Par ailleurs, de nombreuses lois israéliennes incluent le terme de « concubins » dans la définition de « conjoints » (cette notion ne comprend donc pas uniquement les couples mariés), par exemple : la loi sur les successions, la loi sur la fiscalité immobilière, la loi pour la prévention de la violence intrafamiliale, la loi sur la sécurité sociale, la loi sur les familles des soldats tombés au combat, et plus encore. Il est à noter que les règlements des caisses de pension reconnaissent également la notion de concubins.
DROITS ÉCONOMIQUES
Les droits économiques des concubins sont quasiment identiques à ceux des couples mariés, à l’exception de quelques cas, comme par exemple : 1. le non-versement d’indemnités de départ à un(e) salarié(e) qui a démissionné en raison d’un déménagement en vue de vivre avec son(sa) concubin(e) ; 2. les abattements d’impôt sur les revenus relatifs aux conjoints.
DROITS LIÉS À LA PARENTALITÉ
Les enfants biologiques issus de couples concubins ont exactement les mêmes droits que ceux issus de couples mariés.
Lorsqu’il s’agit de déterminer les droits de visite et d’hébergement, la garde des enfants, la tutelle sur les enfants et la pension alimentaire due aux enfants, il n’y a aucune différence entre les couples mariés et ceux vivant en concubinage.
PENSIONS ALIMENTAIRES DUES AU(À) (LA)CONJOINT(E) ET KETOUBAH
Il va de soi qu’une concubine n’a pas droit à la Ketoubah, comme cela serait le cas pour une épouse d’un couple marié selon la loi juive. Cependant, il peut très certainement exister une obligation de pension alimentaire « réparatrice » à l’égard d’un concubin ou d’une concubine, le tout en fonction les circonstances de l’espèce.
LE PARTAGE DES BIENS COMMUNS DES CONCUBINS
Concernant le partage des biens communs des concubins, il existe l’obligation de prouver le statut de concubins puis de démontrer une intention de partage – selon laquelle les époux avaient l’intention de partager leurs biens entre eux (chose qui ne doit pas être prouvée pour les couples mariés qui ne sont pas soumis, via un contrat, à un régime de séparation de biens).
LES DROITS DES CONCUBINS DANS LA SUCCESSION
Les droits des concubins à hériter les uns des autres sont semblables à ceux des couples mariés, à condition qu’ils prouvent le concubinage par l’existence d’un accord de vie commune ou qu’ils satisfassent aux critères développés dans la jurisprudence relative au concubinage.

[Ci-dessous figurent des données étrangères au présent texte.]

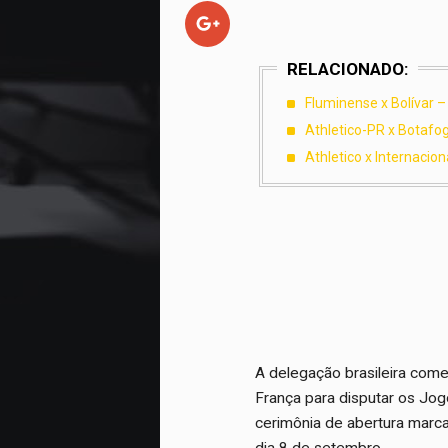
RELACIONADO:
Fluminense x Bolívar –
Athletico-PR x Botafogo
Athletico x Internacion
A delegação brasileira com
França para disputar os Jo
cerimônia de abertura marc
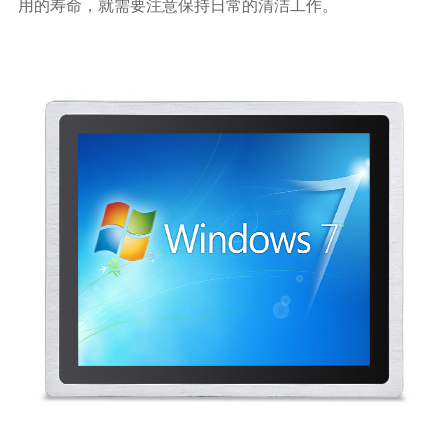
用的寿命，就需要注意保持日常的清洁工作。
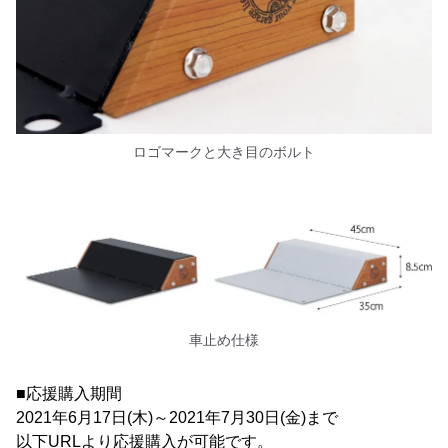
ロゴマークと大き目のボルト
車止め仕様
■応援購入期間
2021年6月17日(木)～2021年7月30日(金)まで
以下URLより応援購入が可能です。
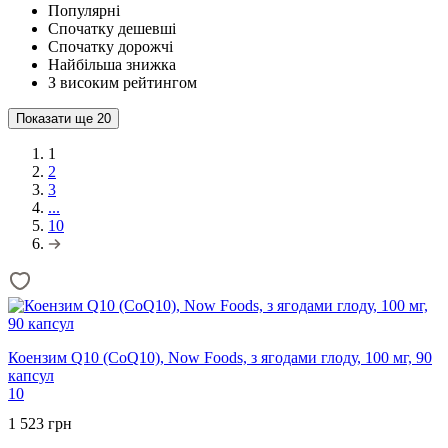
Популярні
Спочатку дешевші
Спочатку дорожчі
Найбільша знижка
З високим рейтингом
Показати ще
20
1
2
3
...
10
Коензим Q10 (CoQ10), Now Foods, з ягодами глоду, 100 мг, 90
капсул
10
1 523 грн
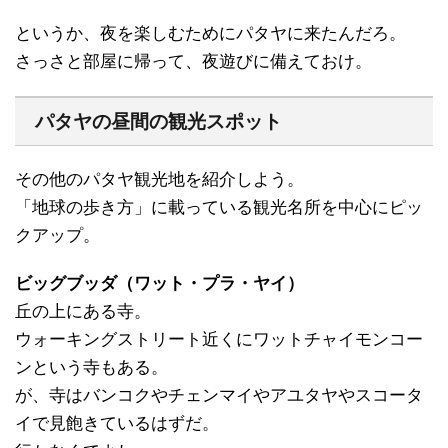
というか、夜を楽しむためにパタヤに来たんだろ。
さっさと部屋に帰って、夜遊びに備えておけ。
パタヤの昼間の観光スポット
その他のパタヤ観光地を紹介しよう。
「地球の歩き方」に載っている観光名所を中心にピッ
クアップ。
ビッグブッダ（ワット・プラ・ヤイ）
丘の上にある寺。
ウォーキングストリート近くにワットチャイモンコー
ンという寺もある。
が、寺はバンコクやチェンマイやアユタヤやスコータ
イで見飽きているはずだ。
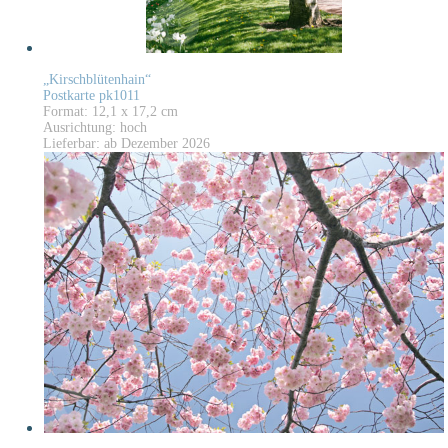
„Kirschblütenhain“
Postkarte pk1011
Format: 12,1 x 17,2 cm
Ausrichtung: hoch
Lieferbar: ab Dezember 2026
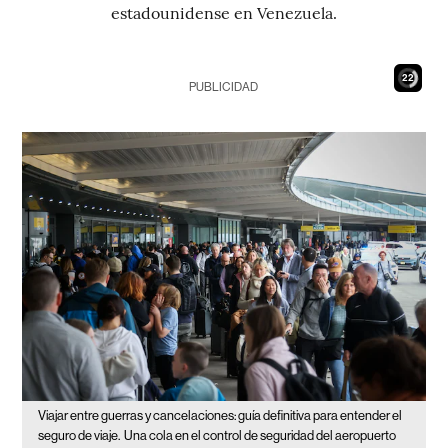
estadounidense en Venezuela.
21
PUBLICIDAD
Viajar entre guerras y cancelaciones: guía definitiva para entender el
seguro de viaje.
Una cola en el control de seguridad del aeropuerto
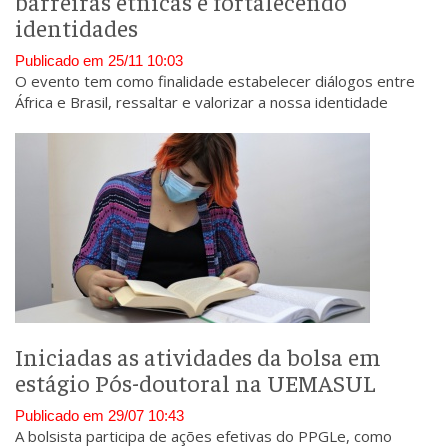
barreiras étnicas e fortalecendo
identidades
Publicado em 25/11 10:03
O evento tem como finalidade estabelecer diálogos entre
África e Brasil, ressaltar e valorizar a nossa identidade
ancestral, além de reconhecer e fortalecer a cultura negra
brasileira.
Iniciadas as atividades da bolsa em
estágio Pós-doutoral na UEMASUL
Publicado em 29/07 10:43
A bolsista participa de ações efetivas do PPGLe, como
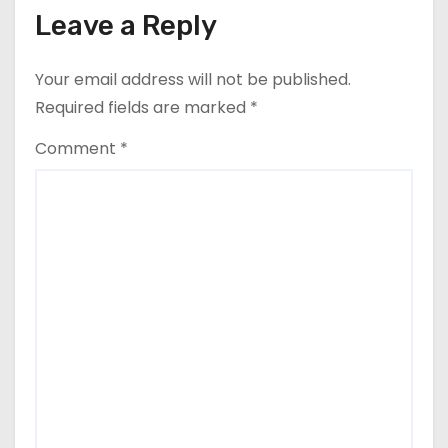
o
Leave a Reply
n
Your email address will not be published.
Required fields are marked
*
Comment
*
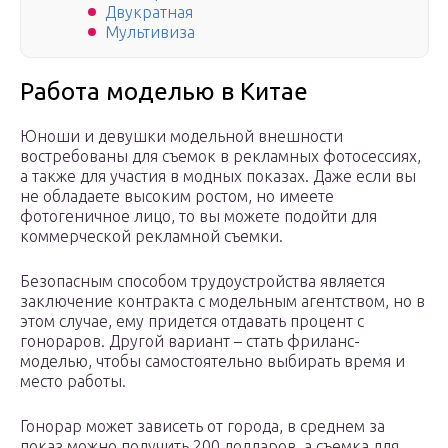
Двукратная
Мультивиза
Работа моделью в Китае
Юноши и девушки модельной внешности
востребованы для съемок в рекламных фотосессиях,
а также для участия в модных показах. Даже если вы
не обладаете высоким ростом, но имеете
фотогеничное лицо, то вы можете подойти для
коммерческой рекламной съемки.
Безопасным способом трудоустройства является
заключение контракта с модельным агентством, но в
этом случае, ему придется отдавать процент с
гонораров. Другой вариант – стать фриланс-
моделью, чтобы самостоятельно выбирать время и
место работы.
Гонорар может зависеть от города, в среднем за
показ можно получить 200 долларов, а съемка для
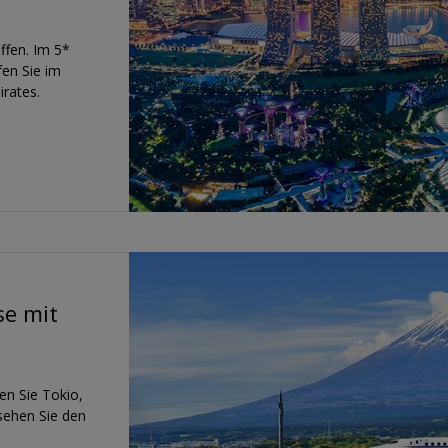
ffen. Im 5*
en Sie im
rates.
se mit
en Sie Tokio,
sehen Sie den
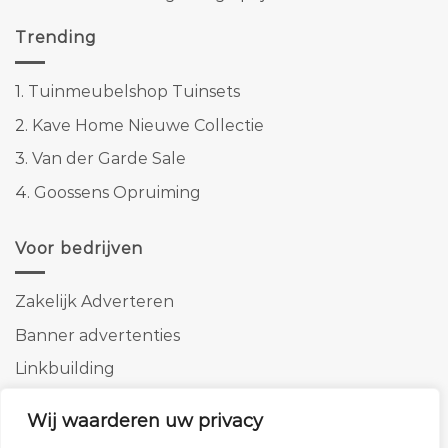
Trending
1.
Tuinmeubelshop Tuinsets
2.
Kave Home Nieuwe Collectie
3.
Van der Garde Sale
4.
Goossens Opruiming
Voor bedrijven
Zakelijk Adverteren
Banner advertenties
Linkbuilding
SEO copywriting
Wij waarderen uw privacy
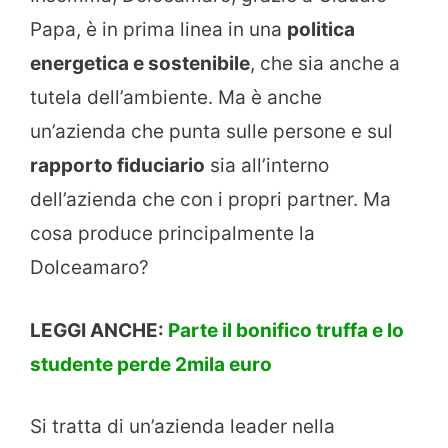
Papa, è in prima linea in una
politica
energetica e sostenibile
, che sia anche a
tutela dell’ambiente. Ma è anche
un’azienda che punta sulle persone e sul
rapporto fiduciario
sia all’interno
dell’azienda che con i propri partner. Ma
cosa produce principalmente la
Dolceamaro?
LEGGI ANCHE:
Parte il bonifico truffa e lo
studente perde 2mila euro
Si tratta di un’azienda leader nella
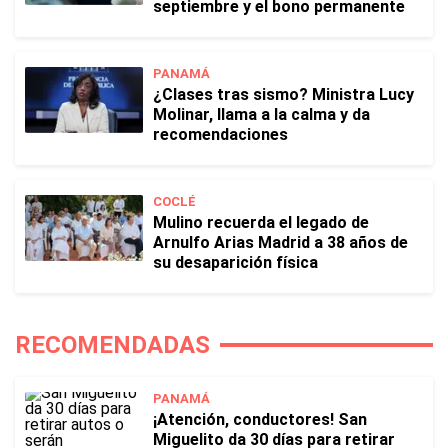
septiembre y el bono permanente
PANAMÁ
¿Clases tras sismo? Ministra Lucy
Molinar, llama a la calma y da
recomendaciones
COCLÉ
Mulino recuerda el legado de
Arnulfo Arias Madrid a 38 años de
su desaparición física
RECOMENDADAS
PANAMÁ
¡Atención, conductores! San
Miguelito da 30 días para retirar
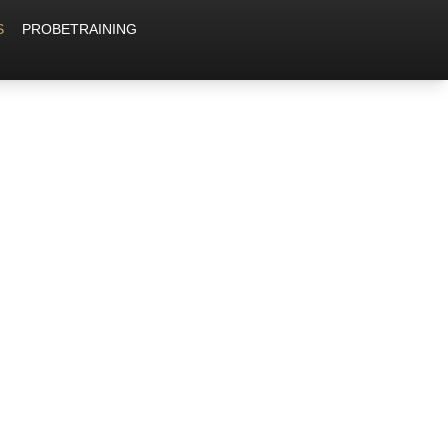
S
PROBETRAINING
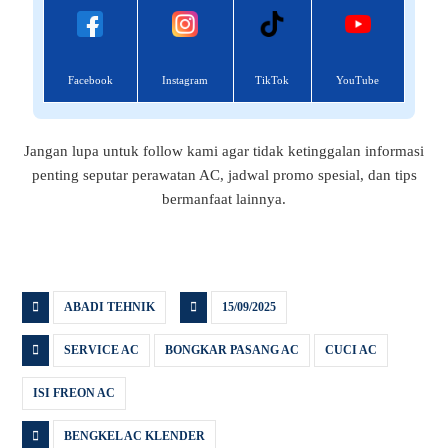
Facebook
Instagram
TikTok
YouTube
Jangan lupa untuk follow kami agar tidak ketinggalan informasi
penting seputar perawatan AC, jadwal promo spesial, dan tips
bermanfaat lainnya.
ABADI TEHNIK
15/09/2025
SERVICE AC
BONGKAR PASANG AC
CUCI AC
ISI FREON AC
BENGKEL AC KLENDER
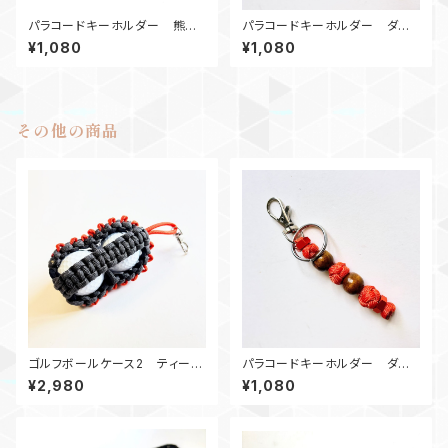
パラコードキーホルダー 熊鈴_
パラコードキーホルダー ダイ
SC_紫黒 カウベル キーリン
ヤモンド_ウッドビーズ2_Rナット
¥1,080
¥1,080
グ
2_オレンジ
その他の商品
ゴルフボールケース2 ティーホ
パラコードキーホルダー ダイ
ルダー Gオレンジ
ヤモンド_ウッドビーズ2_Rナット
¥2,980
¥1,080
2_オレンジ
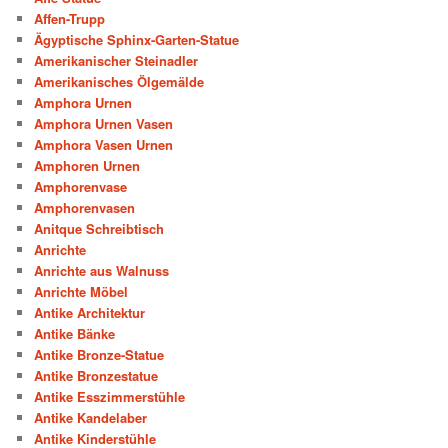
Affen-Trupp
Ägyptische Sphinx-Garten-Statue
Amerikanischer Steinadler
Amerikanisches Ölgemälde
Amphora Urnen
Amphora Urnen Vasen
Amphora Vasen Urnen
Amphoren Urnen
Amphorenvase
Amphorenvasen
Anitque Schreibtisch
Anrichte
Anrichte aus Walnuss
Anrichte Möbel
Antike Architektur
Antike Bänke
Antike Bronze-Statue
Antike Bronzestatue
Antike Esszimmerstühle
Antike Kandelaber
Antike Kinderstühle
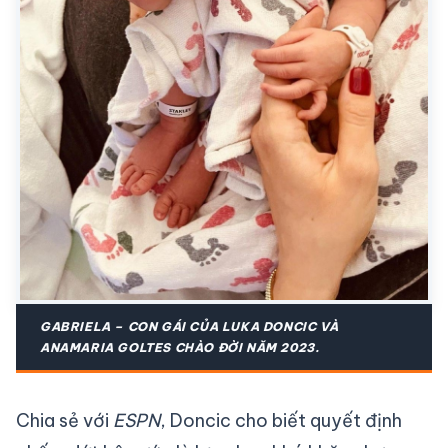
GABRIELA – CON GÁI CỦA LUKA DONCIC VÀ
ANAMARIA GOLTES CHÀO ĐỜI NĂM 2023.
Chia sẻ với
ESPN
, Doncic cho biết quyết định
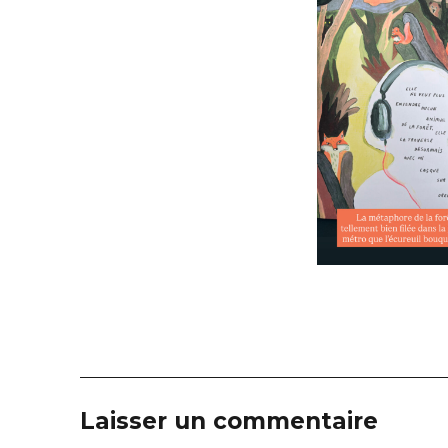
Laisser un commentaire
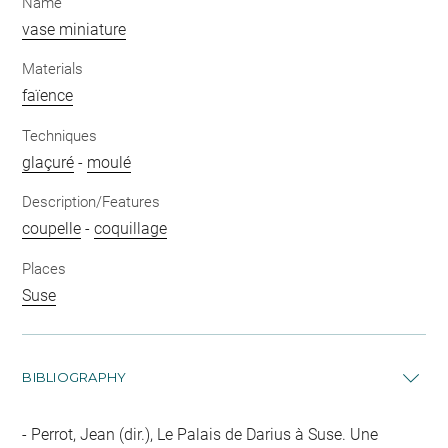
Name
vase miniature
Materials
faïence
Techniques
glaçuré
-
moulé
Description/Features
coupelle
-
coquillage
Places
Suse
BIBLIOGRAPHY
Perrot, Jean (dir.), Le Palais de Darius à Suse. Une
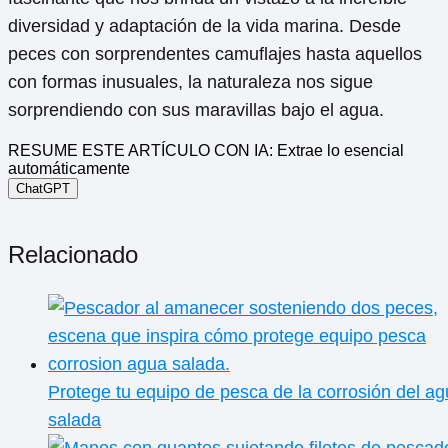
diversidad y adaptación de la vida marina. Desde
peces con sorprendentes camuflajes hasta aquellos
con formas inusuales, la naturaleza nos sigue
sorprendiendo con sus maravillas bajo el agua.
RESUME ESTE ARTÍCULO CON IA: Extrae lo esencial
automáticamente
ChatGPT
Relacionado
Protege tu equipo de pesca de la corrosión del a
salada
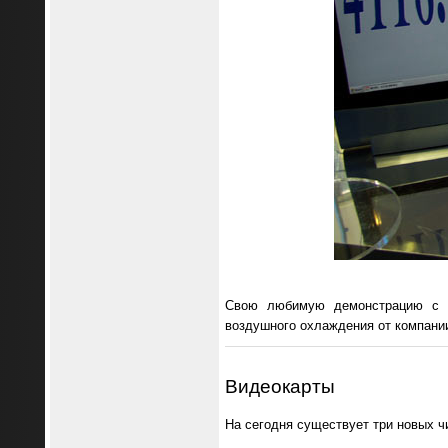
Свою любимую демонстрацию с к
воздушного охлаждения от компании T
Видеокарты
На сегодня существует три новых чи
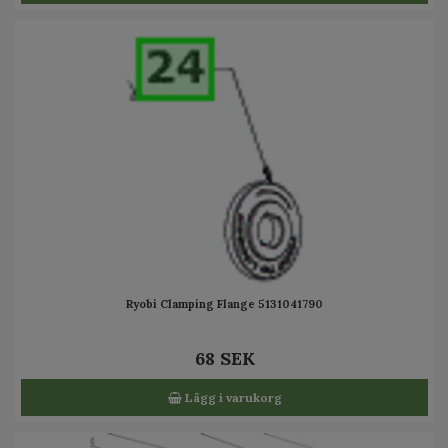
Ryobi Clamping Flange 5131041790
68 SEK
Lägg i varukorg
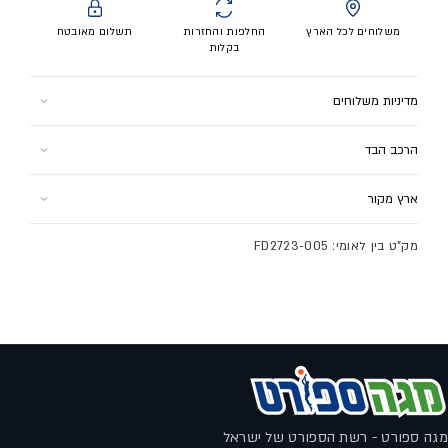
משלוחים לכל הארץ
החלפות והחזרות
תשלום מאובטח
בקלות
מדיניות משלוחים
למוצר זה ישנם 2 אפשרויות משלוח:
הרכב הבד
1. איסוף עצמי (הר הגלבוע 1 רמלה) - חינם
גפה: 11% סינטטי, 89% טקסטיל
2. שליח עד הבית - 24.9 ש"ח
ארץ מקור
סוליה: 100% גומי
בקנייה מעל 300 ש"ח משלוח עד הבית בחינם!
תוצרת סין
לתקנון המשלוחים לחץ
כאן
מק"ט בין לאומי: FD2723-005
מגה ספורט - רשת הספורט של ישראל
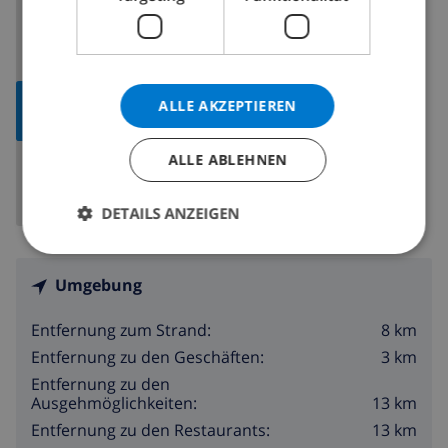
Spanien
>
Costa Blanca
>
Pego
>
-
KARTE
ALLE AKZEPTIEREN
ANZEIGEN
ALLE ABLEHNEN
DETAILS ANZEIGEN
Umgebung
8 km
Entfernung zum Strand:
3 km
Entfernung zu den Geschäften:
Entfernung zu den
13 km
Ausgehmöglichkeiten:
13 km
Entfernung zu den Restaurants:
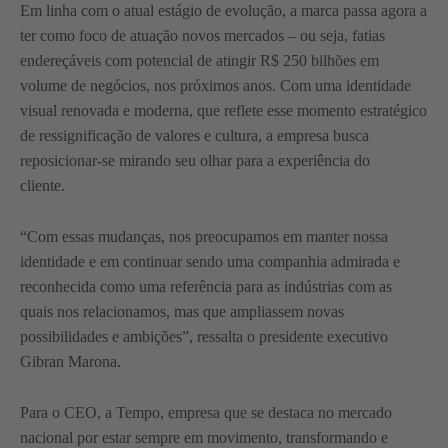
Em linha com o atual estágio de evolução, a marca passa agora a
ter como foco de atuação novos mercados – ou seja, fatias
endereçáveis com potencial de atingir R$ 250 bilhões em
volume de negócios, nos próximos anos. Com uma identidade
visual renovada e moderna, que reflete esse momento estratégico
de ressignificação de valores e cultura, a empresa busca
reposicionar-se mirando seu olhar para a experiência do
cliente.
“Com essas mudanças, nos preocupamos em manter nossa
identidade e em continuar sendo uma companhia admirada e
reconhecida como uma referência para as indústrias com as
quais nos relacionamos, mas que ampliassem novas
possibilidades e ambições”, ressalta o presidente executivo
Gibran Marona.
Para o CEO, a Tempo, empresa que se destaca no mercado
nacional por estar sempre em movimento, transformando e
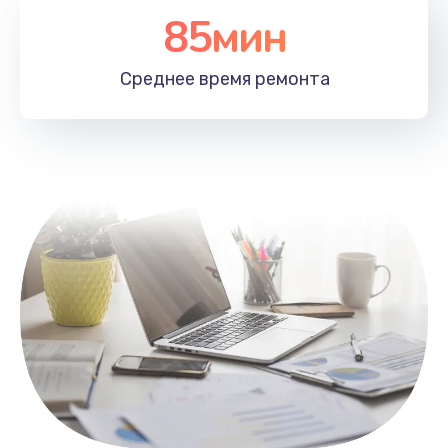
85мин
Настройка Wi-Fi
1100 руб.
Среднее время
ремонта
Заказать
Замена HDMI
495 руб.
Заказать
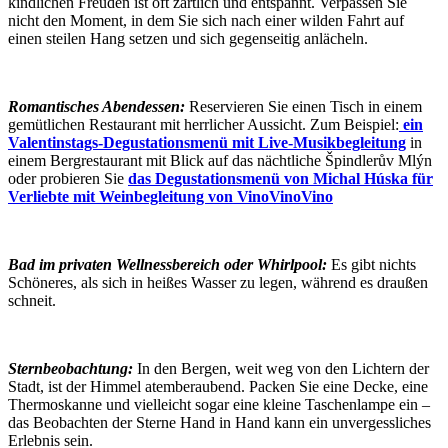
kindlichen Freuden ist oft zärtlich und entspannt. Verpassen Sie
nicht den Moment, in dem Sie sich nach einer wilden Fahrt auf
einen steilen Hang setzen und sich gegenseitig anlächeln.
Romantisches Abendessen:
Reservieren Sie einen Tisch in einem
gemütlichen Restaurant mit herrlicher Aussicht. Zum Beispiel:
ein
Valentinstags-Degustationsmenü mit Live-Musikbegleitung
in
einem Bergrestaurant mit Blick auf das nächtliche Špindlerův Mlýn
oder probieren Sie
das Degustationsmenü von Michal Húska für
Verliebte mit Weinbegleitung von VinoVinoVino
Bad im privaten Wellnessbereich oder Whirlpool:
Es gibt nichts
Schöneres, als sich in heißes Wasser zu legen, während es draußen
schneit.
Sternbeobachtung:
In den Bergen, weit weg von den Lichtern der
Stadt, ist der Himmel atemberaubend. Packen Sie eine Decke, eine
Thermoskanne und vielleicht sogar eine kleine Taschenlampe ein –
das Beobachten der Sterne Hand in Hand kann ein unvergessliches
Erlebnis sein.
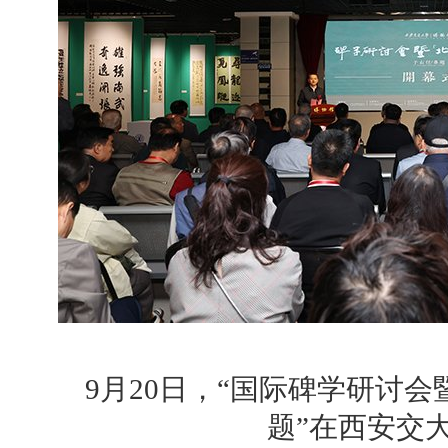
9月20日，“国际碑学研讨
题”在西安交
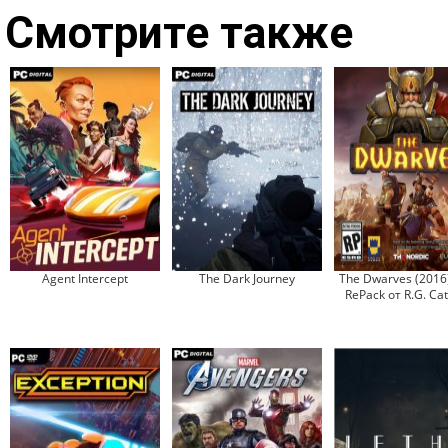
Смотрите также
Agent Intercept
The Dark Journey
The Dwarves (2016
RePack от R.G. Cat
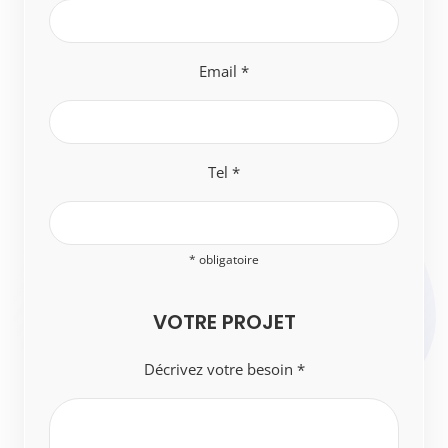
Email *
Tel *
* obligatoire
VOTRE PROJET
Décrivez votre besoin *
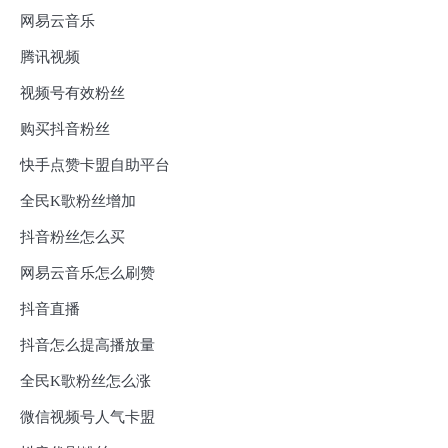
网易云音乐
腾讯视频
视频号有效粉丝
购买抖音粉丝
快手点赞卡盟自助平台
全民K歌粉丝增加
抖音粉丝怎么买
网易云音乐怎么刷赞
抖音直播
抖音怎么提高播放量
全民K歌粉丝怎么涨
微信视频号人气卡盟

En outre, aucun des concubins ne peut avoir été marié à une autre personne, au moment du décès de l’un des deux, et à condition, bien entendu, qu’il n’y ait pas de testament stipulant le contraire.
DROITS DES CONCUBINS EN MATIÈRE DE LOGEMENT
Dans la détermination des différents droits des conjoints à recevoir une aide en matière de logement de la part du ministère de la Construction et du Logement sont inclus les concubins, y compris les couples de même sexe. En d’autres termes, les concubins bénéficient de tous les droits correspondants.
LES CONCUBINS ET LA SÉCURITÉ SOCIALE
Les concubins et les couples mariés ont les mêmes droits vis-à-vis de la Sécurité sociale. Toutefois, un processus d’inscription spécifique est requis à l’égard des concubins – incluant le remplissage de formulaires de la Sécurité sociale – en vue de pouvoir bénéficier de ces droits.